Her stormy green eyes checked herself over once more in the mirror, and then she headed downstairs to try her husband’s number again.  When the bastard finally picked up she would let the storm inside her break.

* * * * *

Lorry was not the only one who was thinking she looked hot in her short skirt and plunging green top.  Though she stood alone in her garage, she was still being admired but unfortunately not by anyone Lorry would have wanted it from.  Her admirer was devoted in ways Lorry might have appreciated if they would not have creeped her out so much.  Her devoted watcher had been doing it since Lorry was just over 14 and would have sworn on his life the girl got more lush and more beautiful with each passing day.  Lorry’s admirer was pretty damn sure that she, Lorry, was the perfect expression of womanhood.  He would even go so far as to entertain the thought that when God created women he meant them to look like Lorry.  This would have been scary enough for Lorry, (as well as feeding her ego) to realize her 40-year-old neighbour felt this way.  Had she known he had also installed his security cameras not so much for security but more for Lorry-watching, the young lady might have sensibly been a lot more than just creeped out.  The fact the same neighbour had a daughter only a couple of years younger than Lorry should have clinched it.

This particular neighbour’s name was Lance Straussburg, a man who, right now, was alternating between the footage on one of his small black and white security monitors and the telescope that had been pointed at the Blakesfield’s house for the last three years.  Lance had just passed the forty-year landmark in life, and lived in his modest two-storey house with his fifteen-year-old daughter Bethany Rose.  When standing, he was six foot two inches, with a lanky frame and grey-spiked blonde brown hair that often fell and shadowed his light blue eyes.  The shaggy look tended to make him seem younger than he was.  The girl’s mother had left so long ago now that Lance could hardly recall her face, though anger still rose if her name was mentioned.
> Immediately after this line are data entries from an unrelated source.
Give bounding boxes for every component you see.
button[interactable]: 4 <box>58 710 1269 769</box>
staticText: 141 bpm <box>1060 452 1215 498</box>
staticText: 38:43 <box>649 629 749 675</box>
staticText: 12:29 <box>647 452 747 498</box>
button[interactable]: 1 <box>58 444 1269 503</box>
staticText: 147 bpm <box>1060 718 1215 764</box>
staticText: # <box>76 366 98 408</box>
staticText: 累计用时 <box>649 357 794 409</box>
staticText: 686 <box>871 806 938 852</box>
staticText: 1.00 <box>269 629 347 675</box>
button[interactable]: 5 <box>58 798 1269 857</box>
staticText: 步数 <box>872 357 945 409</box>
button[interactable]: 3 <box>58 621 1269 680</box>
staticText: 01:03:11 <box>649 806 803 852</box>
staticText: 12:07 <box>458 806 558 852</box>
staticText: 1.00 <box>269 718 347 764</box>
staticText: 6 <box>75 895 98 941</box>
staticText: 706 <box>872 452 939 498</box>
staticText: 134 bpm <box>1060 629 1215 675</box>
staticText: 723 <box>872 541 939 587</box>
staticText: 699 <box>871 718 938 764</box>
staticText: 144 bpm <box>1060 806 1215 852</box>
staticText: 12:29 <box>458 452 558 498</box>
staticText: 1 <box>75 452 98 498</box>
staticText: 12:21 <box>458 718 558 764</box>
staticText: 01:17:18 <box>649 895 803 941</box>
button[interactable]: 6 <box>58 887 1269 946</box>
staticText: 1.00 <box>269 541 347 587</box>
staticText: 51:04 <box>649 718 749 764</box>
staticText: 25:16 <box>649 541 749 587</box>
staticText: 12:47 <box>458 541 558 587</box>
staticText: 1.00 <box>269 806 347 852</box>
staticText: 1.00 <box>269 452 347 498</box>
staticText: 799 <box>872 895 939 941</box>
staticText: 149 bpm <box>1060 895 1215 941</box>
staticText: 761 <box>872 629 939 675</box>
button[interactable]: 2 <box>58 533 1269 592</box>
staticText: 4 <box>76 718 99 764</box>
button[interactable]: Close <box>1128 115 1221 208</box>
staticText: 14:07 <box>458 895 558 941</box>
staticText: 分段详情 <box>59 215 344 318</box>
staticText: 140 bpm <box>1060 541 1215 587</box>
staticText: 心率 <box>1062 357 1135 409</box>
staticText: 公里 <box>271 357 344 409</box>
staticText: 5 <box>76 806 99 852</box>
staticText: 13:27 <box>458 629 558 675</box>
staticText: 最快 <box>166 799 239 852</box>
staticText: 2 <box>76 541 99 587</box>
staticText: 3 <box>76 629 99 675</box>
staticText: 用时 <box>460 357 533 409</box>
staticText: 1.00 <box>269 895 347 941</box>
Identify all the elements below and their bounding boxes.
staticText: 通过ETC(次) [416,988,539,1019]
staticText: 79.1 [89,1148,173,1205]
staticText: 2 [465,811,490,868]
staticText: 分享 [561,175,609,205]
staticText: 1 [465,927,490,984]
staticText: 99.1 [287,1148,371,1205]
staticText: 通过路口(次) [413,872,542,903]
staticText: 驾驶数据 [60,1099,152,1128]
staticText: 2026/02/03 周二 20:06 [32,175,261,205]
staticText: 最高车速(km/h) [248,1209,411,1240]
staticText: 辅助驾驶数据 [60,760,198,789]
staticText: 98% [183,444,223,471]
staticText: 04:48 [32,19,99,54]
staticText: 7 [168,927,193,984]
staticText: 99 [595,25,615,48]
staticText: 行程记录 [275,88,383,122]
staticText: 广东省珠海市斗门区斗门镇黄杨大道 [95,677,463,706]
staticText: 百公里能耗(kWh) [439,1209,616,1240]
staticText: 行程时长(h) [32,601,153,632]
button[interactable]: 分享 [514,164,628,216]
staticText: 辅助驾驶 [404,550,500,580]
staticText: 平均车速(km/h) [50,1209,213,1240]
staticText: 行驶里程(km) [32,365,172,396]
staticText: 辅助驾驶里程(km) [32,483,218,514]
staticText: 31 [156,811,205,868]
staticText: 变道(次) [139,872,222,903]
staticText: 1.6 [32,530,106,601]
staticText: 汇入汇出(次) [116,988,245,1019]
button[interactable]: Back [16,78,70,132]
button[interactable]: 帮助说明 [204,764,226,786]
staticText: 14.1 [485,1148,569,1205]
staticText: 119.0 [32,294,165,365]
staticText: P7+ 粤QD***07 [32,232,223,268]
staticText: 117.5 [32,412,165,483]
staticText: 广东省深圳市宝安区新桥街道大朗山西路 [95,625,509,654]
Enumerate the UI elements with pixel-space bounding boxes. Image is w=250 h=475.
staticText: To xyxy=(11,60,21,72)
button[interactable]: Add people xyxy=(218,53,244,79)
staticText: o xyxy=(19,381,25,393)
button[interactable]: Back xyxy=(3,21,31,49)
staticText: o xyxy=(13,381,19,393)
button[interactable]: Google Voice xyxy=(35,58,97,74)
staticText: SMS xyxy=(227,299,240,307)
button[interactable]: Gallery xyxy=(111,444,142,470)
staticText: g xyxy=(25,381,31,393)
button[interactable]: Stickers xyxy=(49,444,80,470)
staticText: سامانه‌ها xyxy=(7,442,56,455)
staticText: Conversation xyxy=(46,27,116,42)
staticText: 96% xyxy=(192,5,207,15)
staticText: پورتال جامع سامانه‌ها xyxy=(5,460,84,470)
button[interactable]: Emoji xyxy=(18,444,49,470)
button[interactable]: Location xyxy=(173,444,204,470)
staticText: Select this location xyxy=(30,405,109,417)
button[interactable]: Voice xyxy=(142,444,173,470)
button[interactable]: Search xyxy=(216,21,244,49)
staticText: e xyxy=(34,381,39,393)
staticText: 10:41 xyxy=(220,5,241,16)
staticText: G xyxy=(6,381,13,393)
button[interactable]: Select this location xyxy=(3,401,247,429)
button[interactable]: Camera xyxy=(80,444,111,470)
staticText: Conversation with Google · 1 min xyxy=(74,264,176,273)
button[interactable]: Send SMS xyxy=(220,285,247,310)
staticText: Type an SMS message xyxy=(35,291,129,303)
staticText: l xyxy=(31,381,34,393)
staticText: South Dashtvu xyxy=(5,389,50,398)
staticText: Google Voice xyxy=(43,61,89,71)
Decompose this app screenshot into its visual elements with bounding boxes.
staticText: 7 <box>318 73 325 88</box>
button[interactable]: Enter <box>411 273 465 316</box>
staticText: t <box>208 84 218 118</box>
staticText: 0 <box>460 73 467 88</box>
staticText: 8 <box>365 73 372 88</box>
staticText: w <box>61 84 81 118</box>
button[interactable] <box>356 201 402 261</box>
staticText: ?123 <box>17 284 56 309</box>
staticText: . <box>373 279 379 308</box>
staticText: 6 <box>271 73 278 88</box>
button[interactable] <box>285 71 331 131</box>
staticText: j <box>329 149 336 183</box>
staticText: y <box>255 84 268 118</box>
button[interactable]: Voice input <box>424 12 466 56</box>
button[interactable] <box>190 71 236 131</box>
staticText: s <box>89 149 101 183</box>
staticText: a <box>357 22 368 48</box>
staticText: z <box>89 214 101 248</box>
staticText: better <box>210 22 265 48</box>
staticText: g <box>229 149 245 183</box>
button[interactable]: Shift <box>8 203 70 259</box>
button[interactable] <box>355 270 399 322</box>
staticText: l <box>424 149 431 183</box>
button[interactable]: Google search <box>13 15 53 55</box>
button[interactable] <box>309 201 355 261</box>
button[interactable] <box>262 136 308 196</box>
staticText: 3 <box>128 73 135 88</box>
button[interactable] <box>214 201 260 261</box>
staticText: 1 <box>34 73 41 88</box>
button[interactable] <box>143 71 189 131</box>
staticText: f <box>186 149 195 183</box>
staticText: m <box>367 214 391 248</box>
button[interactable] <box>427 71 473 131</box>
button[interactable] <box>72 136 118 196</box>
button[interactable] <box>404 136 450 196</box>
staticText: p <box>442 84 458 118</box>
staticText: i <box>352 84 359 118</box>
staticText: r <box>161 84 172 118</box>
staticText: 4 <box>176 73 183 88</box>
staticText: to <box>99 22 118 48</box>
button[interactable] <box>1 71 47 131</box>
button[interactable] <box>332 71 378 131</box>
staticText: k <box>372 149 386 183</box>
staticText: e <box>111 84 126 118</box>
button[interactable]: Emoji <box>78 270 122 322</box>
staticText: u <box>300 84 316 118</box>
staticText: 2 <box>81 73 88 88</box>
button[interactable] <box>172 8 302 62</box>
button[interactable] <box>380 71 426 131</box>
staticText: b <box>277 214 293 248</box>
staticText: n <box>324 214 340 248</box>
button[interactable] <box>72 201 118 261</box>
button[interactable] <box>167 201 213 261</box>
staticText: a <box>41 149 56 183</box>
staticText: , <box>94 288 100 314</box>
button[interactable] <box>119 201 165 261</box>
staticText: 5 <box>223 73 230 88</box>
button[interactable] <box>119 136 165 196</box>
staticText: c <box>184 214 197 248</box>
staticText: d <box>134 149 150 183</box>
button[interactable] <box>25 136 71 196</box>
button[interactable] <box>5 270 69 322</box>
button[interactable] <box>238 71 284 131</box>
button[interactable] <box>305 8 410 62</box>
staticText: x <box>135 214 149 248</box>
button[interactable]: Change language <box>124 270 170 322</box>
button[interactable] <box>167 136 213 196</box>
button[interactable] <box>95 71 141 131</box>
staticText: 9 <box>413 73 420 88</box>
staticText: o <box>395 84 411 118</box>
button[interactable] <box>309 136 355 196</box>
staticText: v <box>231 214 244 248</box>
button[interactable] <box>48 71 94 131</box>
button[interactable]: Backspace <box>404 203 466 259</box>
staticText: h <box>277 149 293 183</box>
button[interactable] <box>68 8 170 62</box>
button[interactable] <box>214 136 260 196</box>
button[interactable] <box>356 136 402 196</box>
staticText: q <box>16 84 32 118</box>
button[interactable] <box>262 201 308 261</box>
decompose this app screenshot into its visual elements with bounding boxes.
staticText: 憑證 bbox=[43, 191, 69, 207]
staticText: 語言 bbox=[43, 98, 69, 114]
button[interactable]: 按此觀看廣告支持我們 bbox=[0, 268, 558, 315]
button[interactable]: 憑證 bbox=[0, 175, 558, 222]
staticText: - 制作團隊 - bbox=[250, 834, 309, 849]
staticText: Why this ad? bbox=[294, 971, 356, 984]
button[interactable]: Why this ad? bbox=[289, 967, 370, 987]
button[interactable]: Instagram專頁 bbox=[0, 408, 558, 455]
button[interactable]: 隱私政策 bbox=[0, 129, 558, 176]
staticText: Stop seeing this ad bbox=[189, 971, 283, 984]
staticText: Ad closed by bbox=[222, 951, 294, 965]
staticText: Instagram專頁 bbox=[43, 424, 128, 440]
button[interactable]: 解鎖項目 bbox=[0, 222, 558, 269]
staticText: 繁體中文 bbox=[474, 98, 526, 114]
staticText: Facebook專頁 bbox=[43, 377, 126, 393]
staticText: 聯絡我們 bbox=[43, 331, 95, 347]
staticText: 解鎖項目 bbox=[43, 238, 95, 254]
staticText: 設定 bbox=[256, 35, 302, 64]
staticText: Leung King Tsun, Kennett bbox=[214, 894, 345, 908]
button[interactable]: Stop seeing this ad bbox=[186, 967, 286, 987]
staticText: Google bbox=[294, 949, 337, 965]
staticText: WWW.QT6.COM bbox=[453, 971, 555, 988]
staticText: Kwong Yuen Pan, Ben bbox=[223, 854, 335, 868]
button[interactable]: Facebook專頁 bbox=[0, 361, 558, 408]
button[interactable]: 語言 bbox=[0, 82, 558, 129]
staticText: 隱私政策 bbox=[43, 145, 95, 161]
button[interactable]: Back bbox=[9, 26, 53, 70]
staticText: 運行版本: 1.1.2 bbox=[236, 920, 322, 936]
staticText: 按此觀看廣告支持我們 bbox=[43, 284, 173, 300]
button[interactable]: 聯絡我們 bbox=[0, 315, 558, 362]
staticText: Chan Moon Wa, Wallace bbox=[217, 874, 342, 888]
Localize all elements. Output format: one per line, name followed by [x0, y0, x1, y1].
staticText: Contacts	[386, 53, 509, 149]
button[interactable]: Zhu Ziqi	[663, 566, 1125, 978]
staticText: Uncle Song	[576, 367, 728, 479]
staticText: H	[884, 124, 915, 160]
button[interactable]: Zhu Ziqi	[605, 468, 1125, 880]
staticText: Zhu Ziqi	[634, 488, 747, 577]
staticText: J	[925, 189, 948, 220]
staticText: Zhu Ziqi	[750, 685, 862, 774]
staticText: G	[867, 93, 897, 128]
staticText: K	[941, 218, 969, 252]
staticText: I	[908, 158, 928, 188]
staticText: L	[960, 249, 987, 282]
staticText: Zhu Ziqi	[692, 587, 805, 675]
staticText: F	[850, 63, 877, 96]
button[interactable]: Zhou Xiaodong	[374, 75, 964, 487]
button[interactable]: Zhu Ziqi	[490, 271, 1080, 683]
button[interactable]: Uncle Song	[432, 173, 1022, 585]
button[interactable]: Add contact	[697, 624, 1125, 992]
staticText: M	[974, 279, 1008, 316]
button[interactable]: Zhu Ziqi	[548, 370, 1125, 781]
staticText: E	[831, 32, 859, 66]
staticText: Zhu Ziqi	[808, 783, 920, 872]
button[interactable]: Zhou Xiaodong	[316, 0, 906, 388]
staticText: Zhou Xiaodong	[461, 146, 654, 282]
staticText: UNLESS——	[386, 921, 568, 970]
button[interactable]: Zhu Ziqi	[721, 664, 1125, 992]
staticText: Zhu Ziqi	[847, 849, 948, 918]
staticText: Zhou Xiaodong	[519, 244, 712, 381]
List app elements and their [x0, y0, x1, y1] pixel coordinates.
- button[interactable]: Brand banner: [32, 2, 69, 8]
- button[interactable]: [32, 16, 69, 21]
Lance made a modest to fair living in the computer software industry.  He had bought in the suburb before its land prices rose and the new, richer crowd that now mostly populated French’s Forest had moved in.  He and Bethany had a pretty good life, he would have told you, assuring you misguidedly that he gave his daughter most of what she needed.  In truth, if he had been able to give her even an eighth of the attention he afforded Lorry, life might not have been so hard for his daughter.  For one thing, she might have felt more loved and more worthy of attention.  Of course, Lance never saw this.  Indeed, he did not want to see it or he might have to grow up and act responsibly, a thing Lance’s own daughter had given up on hoping might happen a long time ago.  So instead of enquiring what his daughter might be doing this Saturday evening, if she needed money or dinner, for that matter if she was even home, Lance Straussburg was doing what he usually did: he was watching Lorry and enjoying the familiar stiffening response of his body gazing at the teenager’s thighs always produced.  Lance felt blessed by the falling rain that was making the party more accessible to his sight, happy to let his eyes follow the hemline of the minuscule skirt as Lorry readied the garage for her party.